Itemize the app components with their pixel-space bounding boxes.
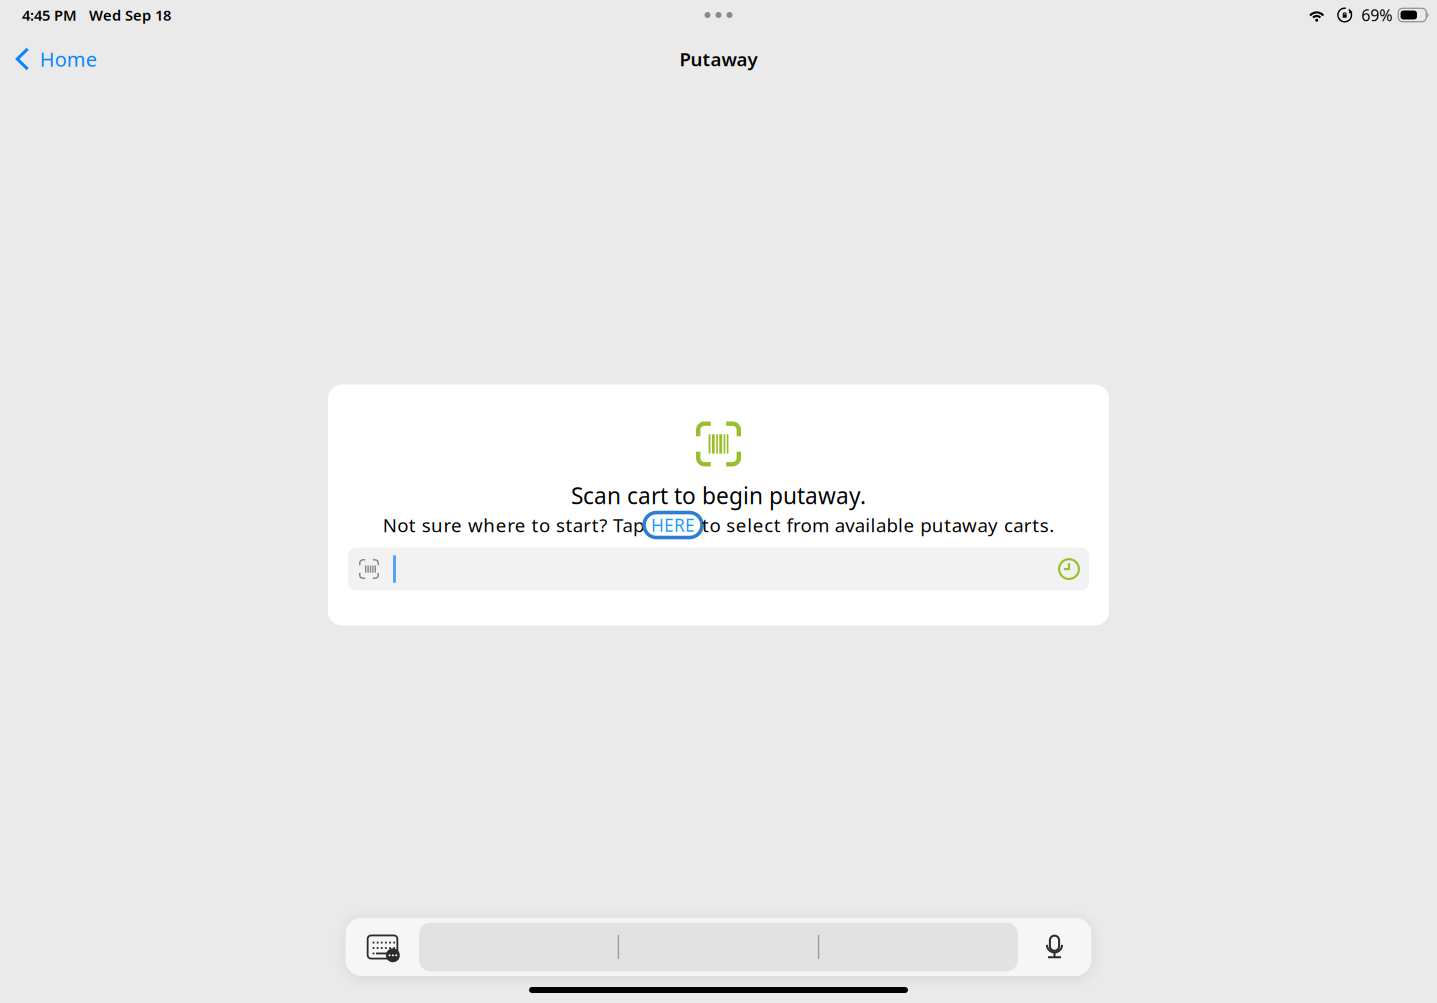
button[interactable]: Home xyxy=(10,40,103,78)
staticText: Wed Sep 18 xyxy=(89,5,171,25)
button[interactable]: Keyboard options xyxy=(346,920,419,974)
staticText: Home xyxy=(40,46,97,72)
button[interactable]: Scan or enter cart barcode xyxy=(348,548,1089,591)
staticText: Not sure where to start? Tap xyxy=(383,513,644,538)
staticText: 4:45 PM xyxy=(22,5,77,25)
staticText: to select from available putaway carts. xyxy=(702,513,1054,538)
staticText: Putaway xyxy=(680,47,758,71)
button[interactable]: HERE xyxy=(644,512,702,538)
staticText: 69% xyxy=(1361,4,1392,26)
staticText: HERE xyxy=(651,514,695,536)
button[interactable]: Dictate xyxy=(1018,920,1091,974)
staticText: Scan cart to begin putaway. xyxy=(571,480,866,510)
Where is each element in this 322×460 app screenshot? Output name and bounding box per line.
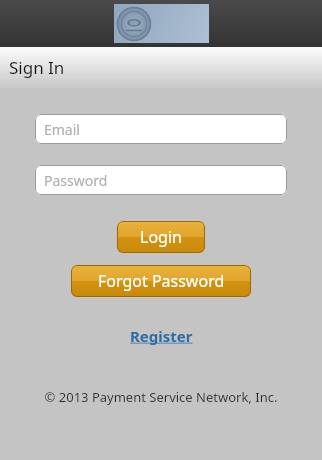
staticText: Email bbox=[44, 120, 80, 139]
staticText: © 2013 Payment Service Network, Inc. bbox=[0, 388, 322, 406]
other: Company logo bbox=[114, 4, 209, 43]
staticText: Sign In bbox=[9, 56, 65, 79]
button[interactable]: Email bbox=[35, 114, 287, 144]
button[interactable]: Login bbox=[117, 221, 205, 253]
button[interactable]: Forgot Password bbox=[71, 265, 251, 297]
button[interactable]: Register bbox=[124, 324, 199, 348]
staticText: Login bbox=[140, 226, 182, 248]
staticText: Forgot Password bbox=[98, 270, 225, 292]
staticText: Password bbox=[44, 171, 108, 190]
button[interactable]: Password bbox=[35, 165, 287, 195]
staticText: Register bbox=[130, 326, 193, 346]
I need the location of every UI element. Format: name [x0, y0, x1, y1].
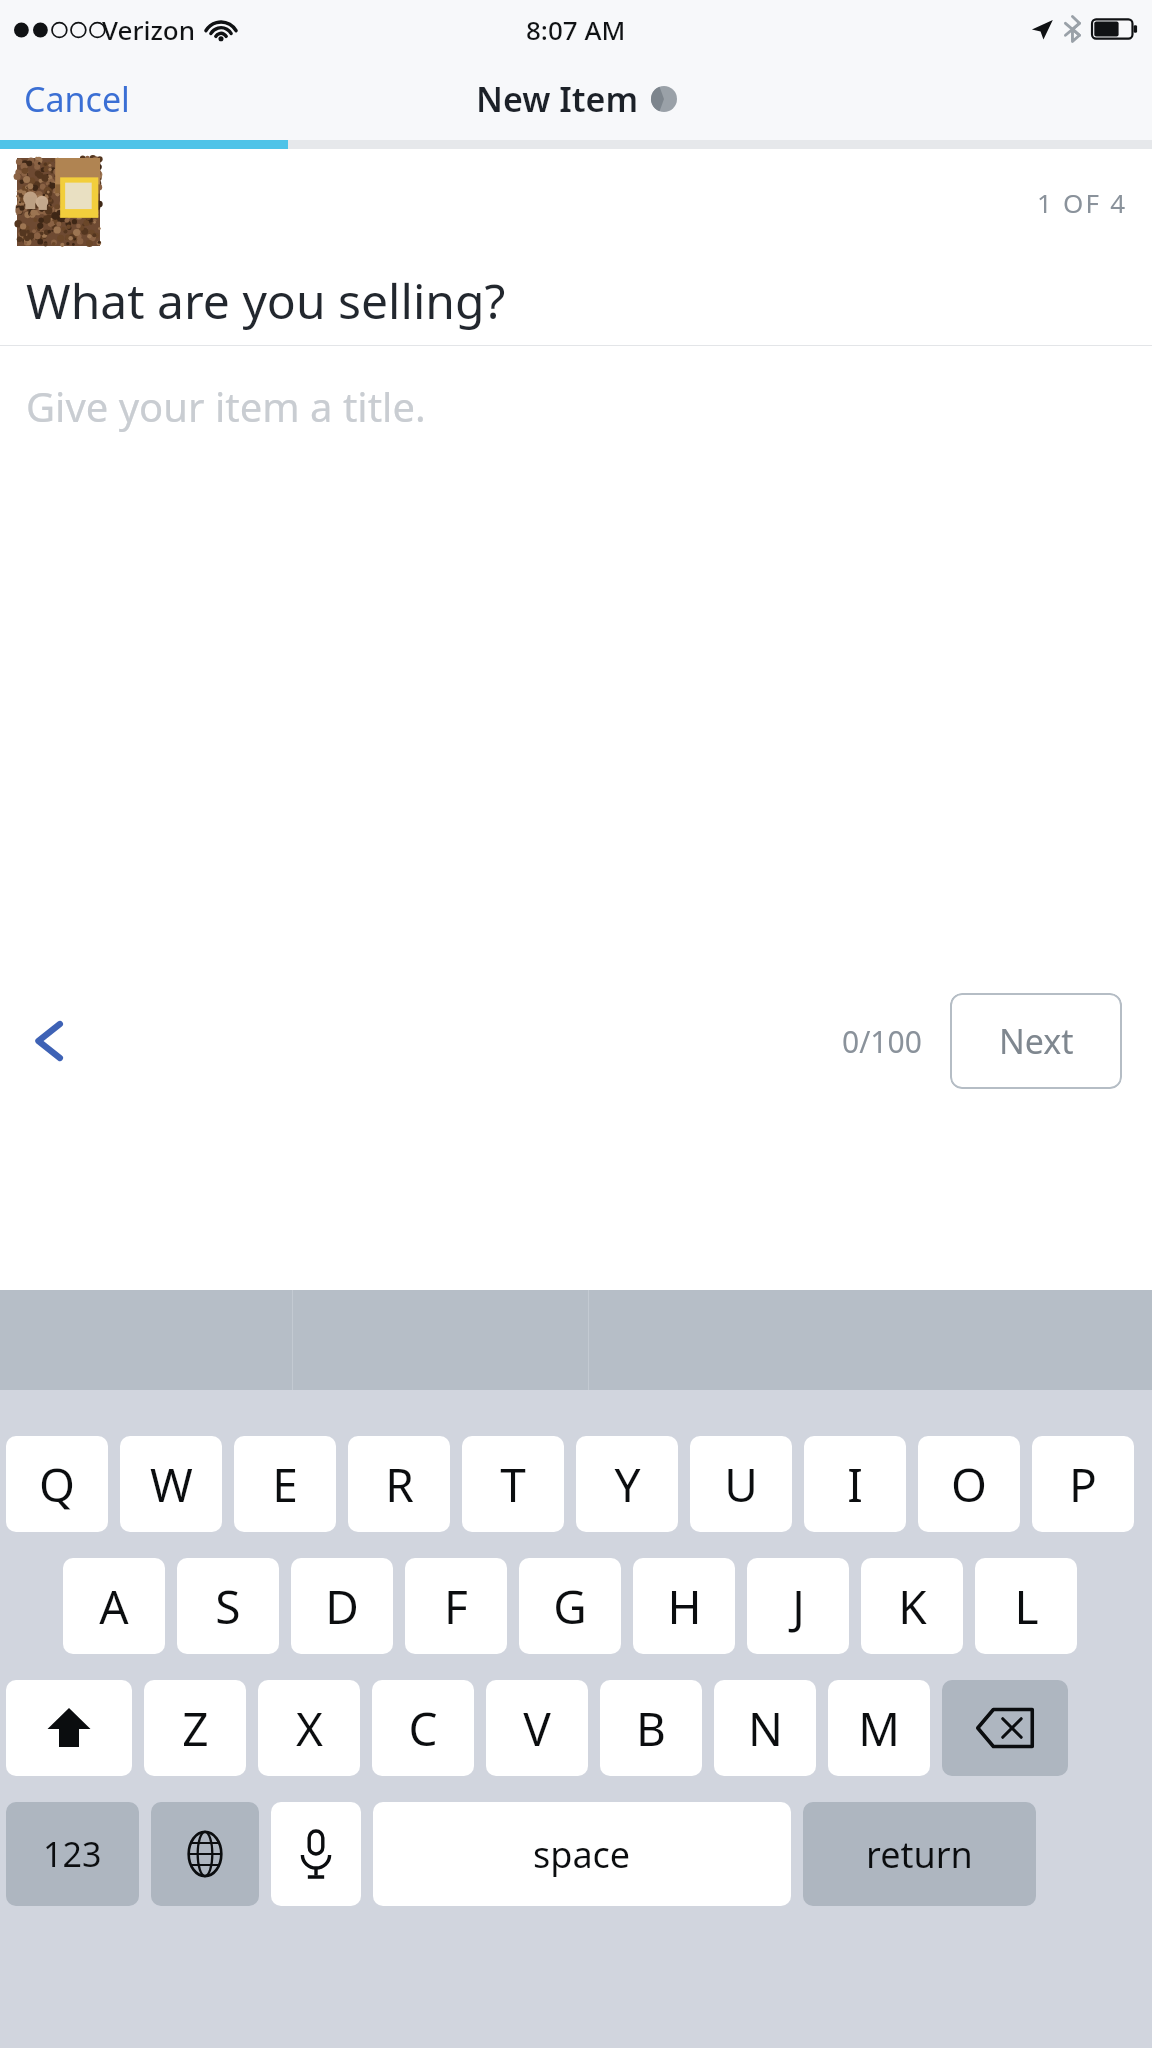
staticText: K	[898, 1575, 927, 1638]
staticText: G	[553, 1575, 587, 1638]
button[interactable]: E	[234, 1436, 336, 1532]
staticText: F	[444, 1575, 468, 1638]
staticText: 123	[43, 1831, 102, 1877]
button[interactable]: Change keyboard language	[151, 1802, 259, 1906]
staticText: Cancel	[24, 76, 130, 122]
button[interactable]: V	[486, 1680, 588, 1776]
button[interactable]: space	[373, 1802, 791, 1906]
staticText: New Item	[476, 76, 639, 122]
staticText: Verizon	[102, 12, 196, 47]
staticText: P	[1069, 1453, 1097, 1516]
staticText: 8:07 AM	[526, 12, 626, 47]
button[interactable]: A	[63, 1558, 165, 1654]
staticText: I	[847, 1453, 863, 1516]
button[interactable]: I	[804, 1436, 906, 1532]
button[interactable]: O	[918, 1436, 1020, 1532]
staticText: D	[325, 1575, 359, 1638]
staticText: W	[150, 1453, 193, 1516]
button[interactable]: Back	[14, 1004, 88, 1078]
staticText: Z	[182, 1697, 209, 1760]
button[interactable]: Cancel	[0, 62, 154, 136]
staticText: What are you selling?	[26, 268, 506, 333]
staticText: V	[523, 1697, 551, 1760]
other: Public listing	[651, 86, 677, 112]
staticText: space	[533, 1830, 631, 1879]
button[interactable]: Give your item a title.	[0, 346, 1152, 466]
button[interactable]: Dictate	[271, 1802, 361, 1906]
button[interactable]: Y	[576, 1436, 678, 1532]
button[interactable]: U	[690, 1436, 792, 1532]
staticText: Give your item a title.	[26, 379, 426, 433]
staticText: 0/100	[842, 1021, 922, 1062]
staticText: A	[99, 1575, 129, 1638]
button[interactable]: B	[600, 1680, 702, 1776]
button[interactable]: T	[462, 1436, 564, 1532]
staticText: 1 OF 4	[1037, 185, 1128, 220]
staticText: R	[385, 1453, 414, 1516]
button[interactable]: Q	[6, 1436, 108, 1532]
button[interactable]: return	[803, 1802, 1036, 1906]
staticText: H	[667, 1575, 702, 1638]
button[interactable]: C	[372, 1680, 474, 1776]
staticText: U	[724, 1453, 758, 1516]
staticText: Y	[614, 1453, 641, 1516]
button[interactable]: H	[633, 1558, 735, 1654]
button[interactable]: W	[120, 1436, 222, 1532]
staticText: S	[215, 1575, 241, 1638]
button[interactable]: R	[348, 1436, 450, 1532]
button[interactable]: D	[291, 1558, 393, 1654]
button[interactable]: Backspace	[942, 1680, 1068, 1776]
staticText: T	[500, 1453, 526, 1516]
button[interactable]: N	[714, 1680, 816, 1776]
staticText: B	[636, 1697, 666, 1760]
button[interactable]: K	[861, 1558, 963, 1654]
button[interactable]: X	[258, 1680, 360, 1776]
staticText: N	[748, 1697, 783, 1760]
staticText: E	[272, 1453, 298, 1516]
button[interactable]: J	[747, 1558, 849, 1654]
staticText: O	[951, 1453, 987, 1516]
staticText: Next	[999, 1018, 1074, 1064]
button[interactable]: Selected photo	[17, 158, 100, 246]
staticText: J	[792, 1575, 805, 1638]
button[interactable]: F	[405, 1558, 507, 1654]
staticText: X	[296, 1697, 323, 1760]
staticText: C	[408, 1697, 438, 1760]
staticText: L	[1014, 1575, 1039, 1638]
staticText: M	[858, 1697, 900, 1760]
button[interactable]: G	[519, 1558, 621, 1654]
staticText: Q	[39, 1453, 75, 1516]
button[interactable]: S	[177, 1558, 279, 1654]
button[interactable]: L	[975, 1558, 1077, 1654]
button[interactable]: Shift	[6, 1680, 132, 1776]
button[interactable]: 123	[6, 1802, 139, 1906]
button[interactable]: M	[828, 1680, 930, 1776]
button[interactable]: Next	[950, 993, 1122, 1089]
button[interactable]: P	[1032, 1436, 1134, 1532]
button[interactable]: Z	[144, 1680, 246, 1776]
staticText: return	[866, 1830, 973, 1879]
----
● PROBLEM
What is needed is a verbatim copy of the material, minus its pictures.

● FINISHED EXERCISE
Itemize the app components with their pixel-space bounding boxes.
button[interactable]: Home xyxy=(10,40,103,78)
staticText: Wed Sep 18 xyxy=(89,5,171,25)
button[interactable]: Keyboard options xyxy=(346,920,419,974)
staticText: Home xyxy=(40,46,97,72)
button[interactable]: Scan or enter cart barcode xyxy=(348,548,1089,591)
staticText: Not sure where to start? Tap xyxy=(383,513,644,538)
staticText: 4:45 PM xyxy=(22,5,77,25)
staticText: to select from available putaway carts. xyxy=(702,513,1054,538)
staticText: Putaway xyxy=(680,47,758,71)
button[interactable]: HERE xyxy=(644,512,702,538)
staticText: 69% xyxy=(1361,4,1392,26)
staticText: HERE xyxy=(651,514,695,536)
button[interactable]: Dictate xyxy=(1018,920,1091,974)
staticText: Scan cart to begin putaway. xyxy=(571,480,866,510)
Where is each element in this 322×460 app screenshot? Output name and bounding box per line.
staticText: Email bbox=[44, 120, 80, 139]
staticText: © 2013 Payment Service Network, Inc. bbox=[0, 388, 322, 406]
other: Company logo bbox=[114, 4, 209, 43]
staticText: Sign In bbox=[9, 56, 65, 79]
button[interactable]: Email bbox=[35, 114, 287, 144]
button[interactable]: Login bbox=[117, 221, 205, 253]
button[interactable]: Forgot Password bbox=[71, 265, 251, 297]
button[interactable]: Register bbox=[124, 324, 199, 348]
staticText: Login bbox=[140, 226, 182, 248]
staticText: Forgot Password bbox=[98, 270, 225, 292]
staticText: Password bbox=[44, 171, 108, 190]
button[interactable]: Password bbox=[35, 165, 287, 195]
staticText: Register bbox=[130, 326, 193, 346]
I need the location of every UI element. Format: name [x0, y0, x1, y1].
staticText: K	[898, 1575, 927, 1638]
staticText: G	[553, 1575, 587, 1638]
button[interactable]: E	[234, 1436, 336, 1532]
staticText: F	[444, 1575, 468, 1638]
staticText: 123	[43, 1831, 102, 1877]
button[interactable]: Change keyboard language	[151, 1802, 259, 1906]
staticText: Cancel	[24, 76, 130, 122]
button[interactable]: V	[486, 1680, 588, 1776]
button[interactable]: space	[373, 1802, 791, 1906]
staticText: New Item	[476, 76, 639, 122]
staticText: Verizon	[102, 12, 196, 47]
staticText: P	[1069, 1453, 1097, 1516]
staticText: 8:07 AM	[526, 12, 626, 47]
button[interactable]: A	[63, 1558, 165, 1654]
staticText: I	[847, 1453, 863, 1516]
button[interactable]: I	[804, 1436, 906, 1532]
button[interactable]: O	[918, 1436, 1020, 1532]
staticText: D	[325, 1575, 359, 1638]
staticText: W	[150, 1453, 193, 1516]
button[interactable]: Back	[14, 1004, 88, 1078]
staticText: Z	[182, 1697, 209, 1760]
button[interactable]: Cancel	[0, 62, 154, 136]
staticText: What are you selling?	[26, 268, 506, 333]
staticText: V	[523, 1697, 551, 1760]
other: Public listing	[651, 86, 677, 112]
staticText: space	[533, 1830, 631, 1879]
button[interactable]: Give your item a title.	[0, 346, 1152, 466]
button[interactable]: Dictate	[271, 1802, 361, 1906]
button[interactable]: Y	[576, 1436, 678, 1532]
button[interactable]: U	[690, 1436, 792, 1532]
staticText: Give your item a title.	[26, 379, 426, 433]
staticText: 0/100	[842, 1021, 922, 1062]
staticText: A	[99, 1575, 129, 1638]
button[interactable]: B	[600, 1680, 702, 1776]
button[interactable]: T	[462, 1436, 564, 1532]
staticText: 1 OF 4	[1037, 185, 1128, 220]
staticText: R	[385, 1453, 414, 1516]
button[interactable]: Q	[6, 1436, 108, 1532]
button[interactable]: return	[803, 1802, 1036, 1906]
staticText: H	[667, 1575, 702, 1638]
button[interactable]: C	[372, 1680, 474, 1776]
staticText: U	[724, 1453, 758, 1516]
staticText: Y	[614, 1453, 641, 1516]
button[interactable]: H	[633, 1558, 735, 1654]
button[interactable]: W	[120, 1436, 222, 1532]
staticText: S	[215, 1575, 241, 1638]
button[interactable]: R	[348, 1436, 450, 1532]
button[interactable]: D	[291, 1558, 393, 1654]
button[interactable]: Backspace	[942, 1680, 1068, 1776]
staticText: T	[500, 1453, 526, 1516]
button[interactable]: N	[714, 1680, 816, 1776]
staticText: B	[636, 1697, 666, 1760]
button[interactable]: K	[861, 1558, 963, 1654]
button[interactable]: X	[258, 1680, 360, 1776]
staticText: N	[748, 1697, 783, 1760]
staticText: E	[272, 1453, 298, 1516]
button[interactable]: J	[747, 1558, 849, 1654]
staticText: O	[951, 1453, 987, 1516]
staticText: Next	[999, 1018, 1074, 1064]
button[interactable]: Selected photo	[17, 158, 100, 246]
staticText: J	[792, 1575, 805, 1638]
button[interactable]: F	[405, 1558, 507, 1654]
staticText: X	[296, 1697, 323, 1760]
staticText: C	[408, 1697, 438, 1760]
staticText: L	[1014, 1575, 1039, 1638]
staticText: M	[858, 1697, 900, 1760]
button[interactable]: G	[519, 1558, 621, 1654]
staticText: Q	[39, 1453, 75, 1516]
button[interactable]: S	[177, 1558, 279, 1654]
button[interactable]: L	[975, 1558, 1077, 1654]
button[interactable]: Shift	[6, 1680, 132, 1776]
button[interactable]: 123	[6, 1802, 139, 1906]
button[interactable]: M	[828, 1680, 930, 1776]
button[interactable]: Next	[950, 993, 1122, 1089]
button[interactable]: P	[1032, 1436, 1134, 1532]
button[interactable]: Z	[144, 1680, 246, 1776]
staticText: return	[866, 1830, 973, 1879]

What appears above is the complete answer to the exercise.